From 382f16893b9db04e4ad92b6f981a6c8db9b6670d Mon Sep 17 00:00:00 2001
From: iflamed <iflamed@gmail.com>
Date: Thu, 25 Jul 2024 16:22:52 +0800
Subject: [PATCH] add fastapi server

---
 api.py           | 76 ++++++++++++++++++++++++++++++++++++++++++++++++
 requirements.txt |  3 +-
 2 files changed, 78 insertions(+), 1 deletion(-)
 create mode 100644 api.py
diff --git a/api.py b/api.py
new file mode 100644
index 0000000..97d3b7d
--- /dev/null
+++ b/api.py
@@ -0,0 +1,76 @@
+# Set the device with environment, default is cuda:0
+# export SENSEVOICE_DEVICE=cuda:1
+
+import os, re
+from fastapi import FastAPI, File, Form
+from fastapi.responses import HTMLResponse
+from typing_extensions import Annotated
+from typing import List
+from enum import Enum
+import torchaudio
+from model import SenseVoiceSmall
+from funasr.utils.postprocess_utils import rich_transcription_postprocess
+
+class Language(str, Enum):
+    auto = "auto"
+    zh = "zh"
+    en = "en"
+    yue = "yue"
+    ja = "ja"
+    ko = "ko"
+    nospeech = "nospeech"
+
+model_dir = "iic/SenseVoiceSmall"
+m, kwargs = SenseVoiceSmall.from_pretrained(model=model_dir, device=os.getenv("SENSEVOICE_DEVICE", "cuda:0"))
+m.eval()
+
+regex = r"<\|.*\|>"
+
+app = FastAPI()
+
+
+@app.get("/", response_class=HTMLResponse)
+async def root():
+    return """
+    <!DOCTYPE html>
+    <html>
+        <head>
+            <meta charset=utf-8>
+            <title>Api information</title>
+        </head>
+        <body>
+            <a href='./docs'>Documents of API</a>
+        </body>
+    </html>
+    """
+
+@app.post("/api/v1/asr")
+async def create_files(files: Annotated[List[bytes], File(description="wav or mp3 audios in 16KHz")], keys: Annotated[str, Form(description="name of each audio joined with comma")], lang: Annotated[Language, Form(description="language of audio content")] = "auto"):
+    audios = []
+    audio_fs = 0
+    for file in files:
+        data_or_path_or_list, audio_fs = torchaudio.load(file)
+        data_or_path_or_list = data_or_path_or_list.mean(0)

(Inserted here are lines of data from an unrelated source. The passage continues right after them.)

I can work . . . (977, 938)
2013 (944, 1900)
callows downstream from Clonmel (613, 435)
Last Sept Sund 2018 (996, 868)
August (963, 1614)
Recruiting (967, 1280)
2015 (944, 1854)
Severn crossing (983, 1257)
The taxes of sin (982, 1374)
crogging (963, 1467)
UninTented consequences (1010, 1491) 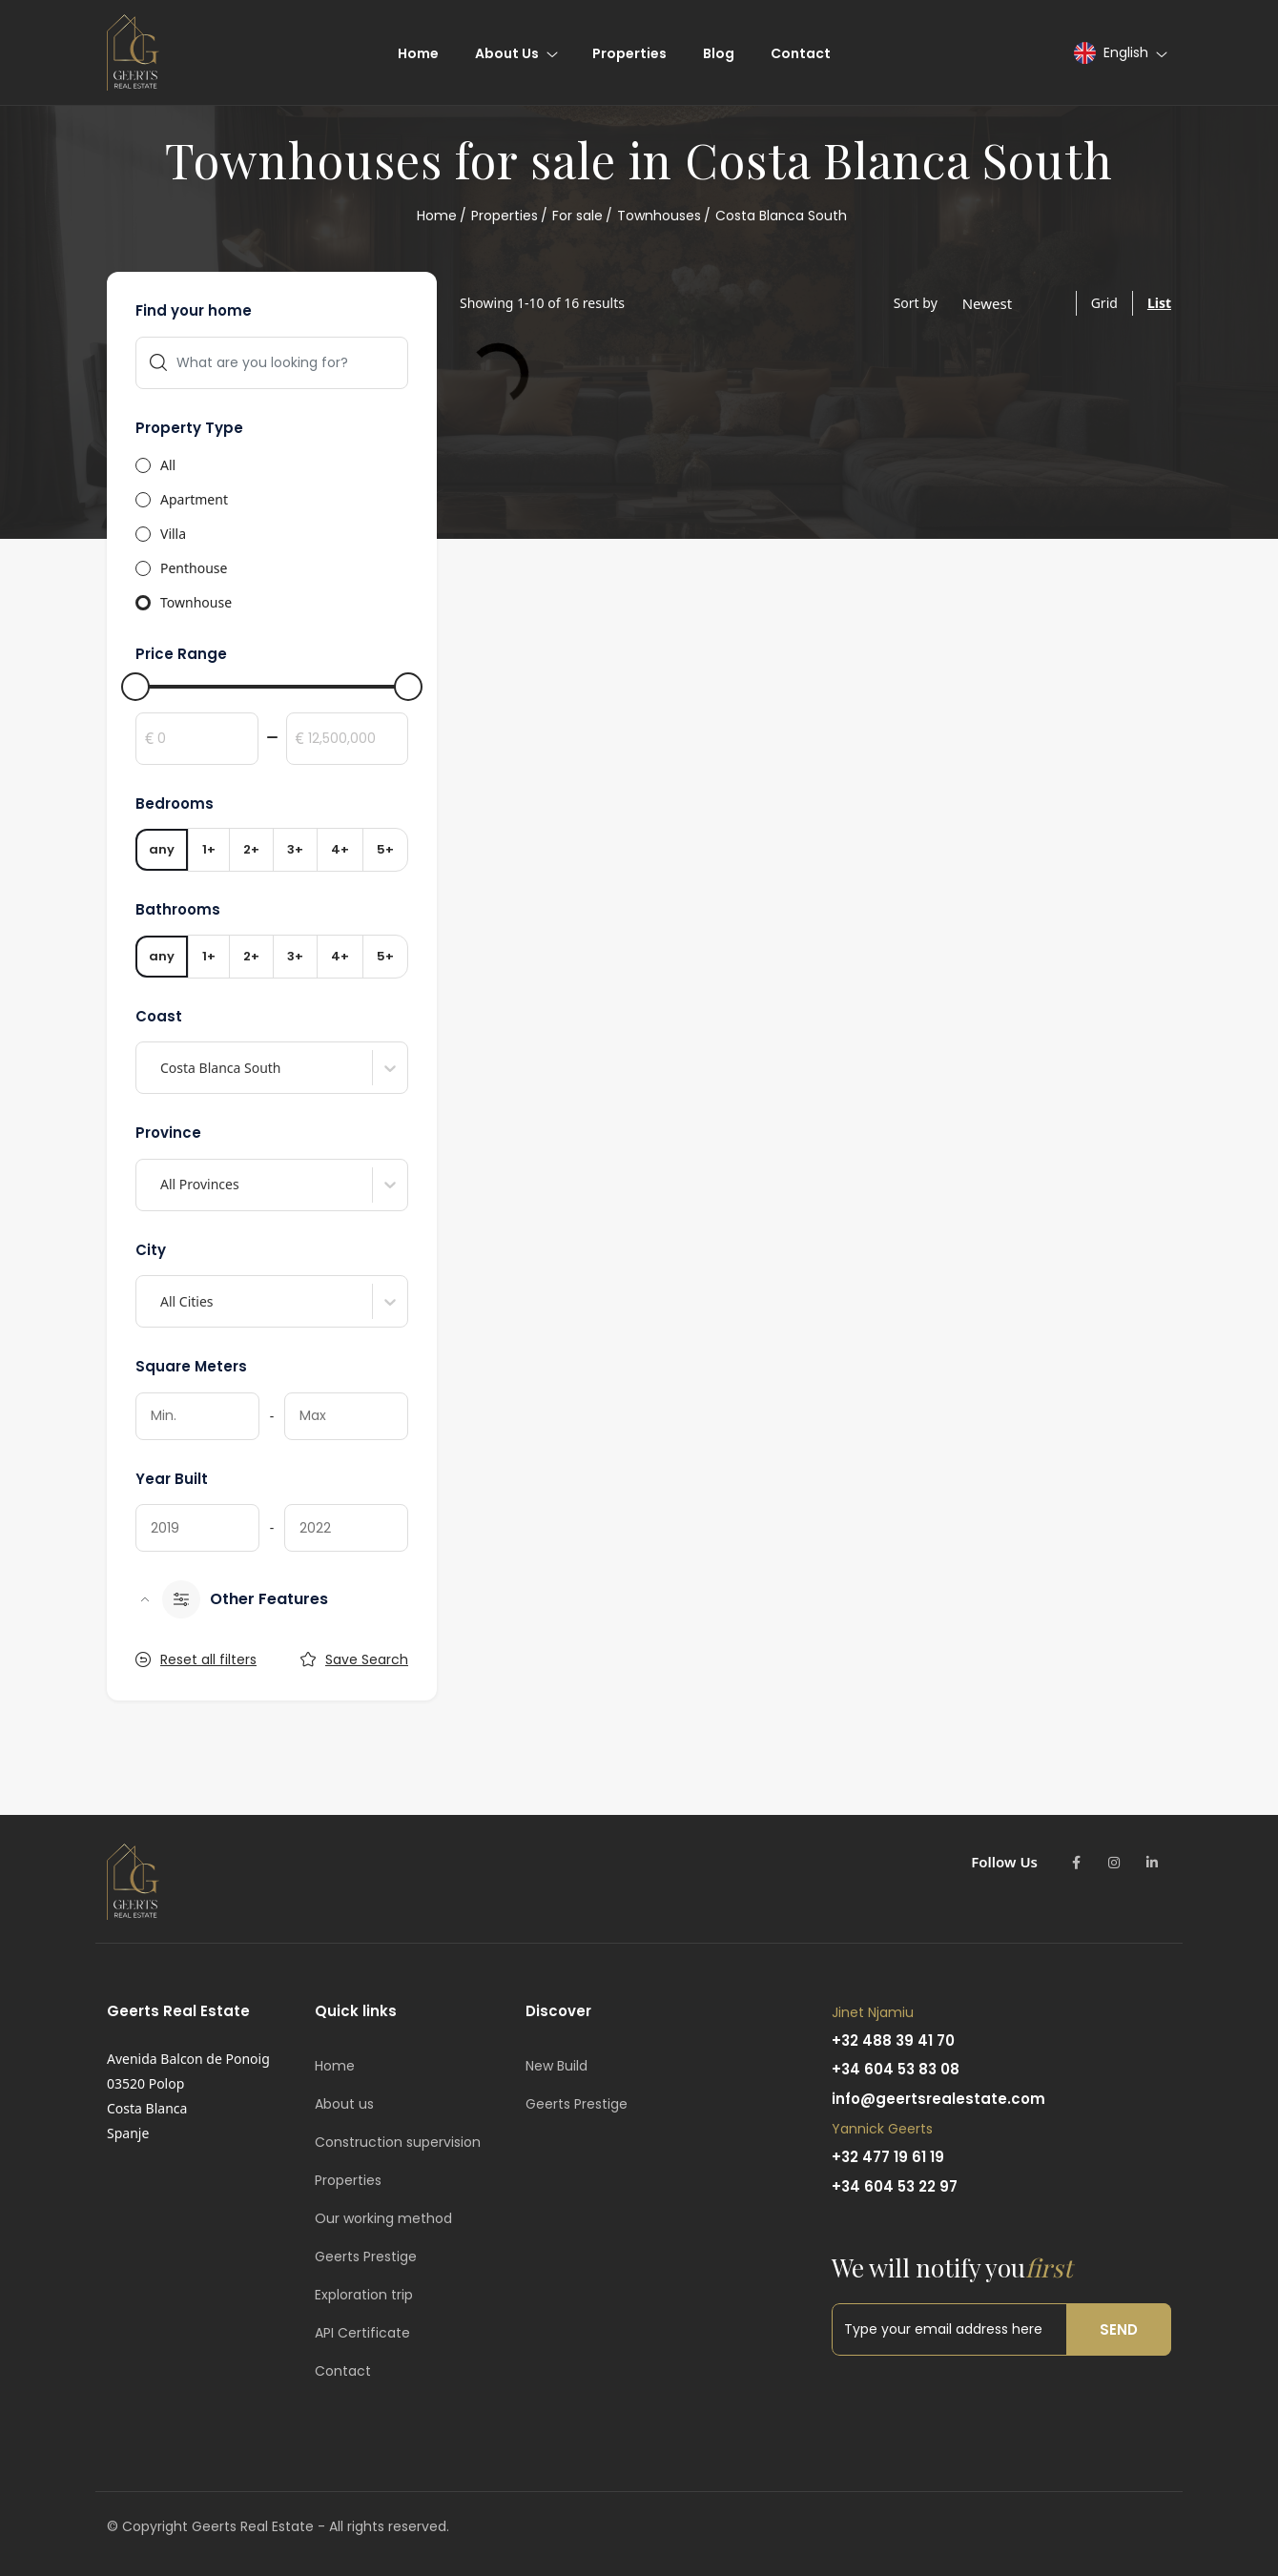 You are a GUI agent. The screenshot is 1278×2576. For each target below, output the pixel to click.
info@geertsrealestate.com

+        audios.append(data_or_path_or_list)
+    if lang == "":
+        lang = "auto"
+    if keys == "":
+        key = ["wav_file_tmp_name"]
+    else:
+        key = keys.split(",")
+    res = m.inference(
+        data_in=audios,
+        language=lang, # "zh", "en", "yue", "ja", "ko", "nospeech"
+        use_itn=False,
+        ban_emo_unk=False,
+        key=key,
+        fs=audio_fs,
+        **kwargs,
+    )
+    if len(res) == 0:
+        return {"result": []}
+    for it in res[0]:
+        it["raw_text"] = it["text"]
+        it["clean_text"] = re.sub(regex, "", it["text"], 0, re.MULTILINE)
+        it["text"] = rich_transcription_postprocess(it["text"])
+    return {"result": res[0]}
diff --git a/requirements.txt b/requirements.txt
index 76bd564..51284fb 100644
--- a/requirements.txt
+++ b/requirements.txt
@@ -5,4 +5,5 @@ huggingface
 huggingface_hub
 funasr>=1.1.3
 numpy<=1.26.4
-gradio
\ No newline at end of file
+gradio
+fastapi>=0.111.1
\ No newline at end of file